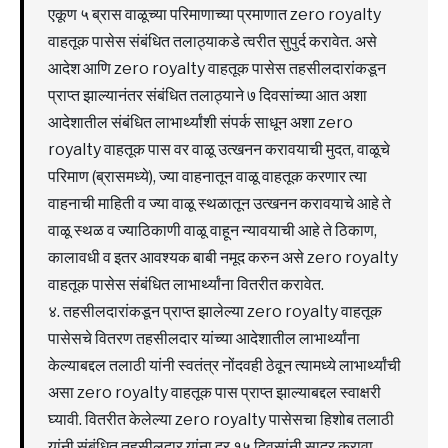
एकूण ५ ब्रास वाळूच्या परिमाणाच्या प्रमाणात zero royalty
वाहतूक पासेस संबंधित तलाठ्याकडे त्वरीत सुपुर्द करावेत. असे
आदेश आणि zero royalty वाहतूक पासेस तहसीलदारांकडून
प्राप्त झाल्यानंतर संबंधित तलाठ्याने ७ दिवसांच्या आत अशा
आदेशातील संबंधित लाभार्थ्यांशी संपर्क साधून अशा zero
royalty वाहतूक पास वर वाळू उत्खनन करावयाची मुदत, वाळूचे
परिमाण (ब्रासमध्ये), ज्या वाहनातून वाळू वाहतूक करणार त्या
वाहनाची माहिती व ज्या वाळू स्थळातून उत्खनन करावयाचे आहे ते
वाळू स्थळ व ज्याठिकाणी वाळू वाहून न्यावयाची आहे ते ठिकाण,
कालावधी व इतर आवश्यक बाबी नमूद करुन असे zero royalty
वाहतूक पासेस संबंधित लाभार्थ्यांना वितरीत करावेत.
४. तहसीलदारांकडून प्राप्त झालेल्या zero royalty वाहतूक
पासेसचे वितरण तहसीलदार यांच्या आदेशातील लाभार्थ्यांना
केल्याबद्दल तलाठी यांनी स्वतंत्र नोंदवही ठेवून त्यामध्ये लाभार्थ्यांची
असा zero royalty वाहतूक पास प्राप्त झाल्याबद्दल स्वाक्षरी
घ्यावी. वितरीत केलेल्या zero royalty पासेसचा हिशोब तलाठी
यांनी संबंधित तहसीलदार यांना दर १५ दिवसांनी सादर करावा.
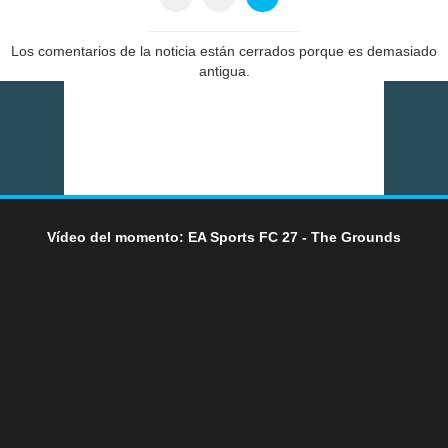
Los comentarios de la noticia están cerrados porque es demasiado
antigua.
Vídeo del momento: EA Sports FC 27 - The Grounds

About this exercise
The lines to copy are those in the records above containing the word "royalty".

Response to the exercise
एकूण ५ ब्रास वाळूच्या परिमाणाच्या प्रमाणात zero royalty
आदेश आणि zero royalty वाहतूक पासेस तहसीलदारांकडून
royalty वाहतूक पास वर वाळू उत्खनन करावयाची मुदत, वाळूचे
कालावधी व इतर आवश्यक बाबी नमूद करुन असे zero royalty
४. तहसीलदारांकडून प्राप्त झालेल्या zero royalty वाहतूक
असा zero royalty वाहतूक पास प्राप्त झाल्याबद्दल स्वाक्षरी
घ्यावी. वितरीत केलेल्या zero royalty पासेसचा हिशोब तलाठी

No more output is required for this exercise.